BEGIN

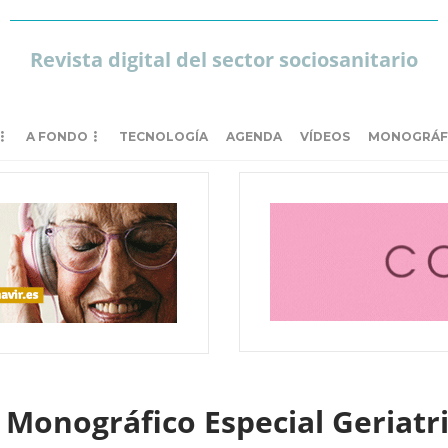
Revista digital del sector sociosanitario
A FONDO
TECNOLOGÍA
AGENDA
VÍDEOS
MONOGRÁF
– Monográfico Especial Geriatr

END

### What you are asked to do
What is needed is the listing above, repeated verbatim, without its images.

### Answer area
Revista digital del sector sociosanitario
A FONDO
TECNOLOGÍA
AGENDA
VÍDEOS
MONOGRÁF
– Monográfico Especial Geriatr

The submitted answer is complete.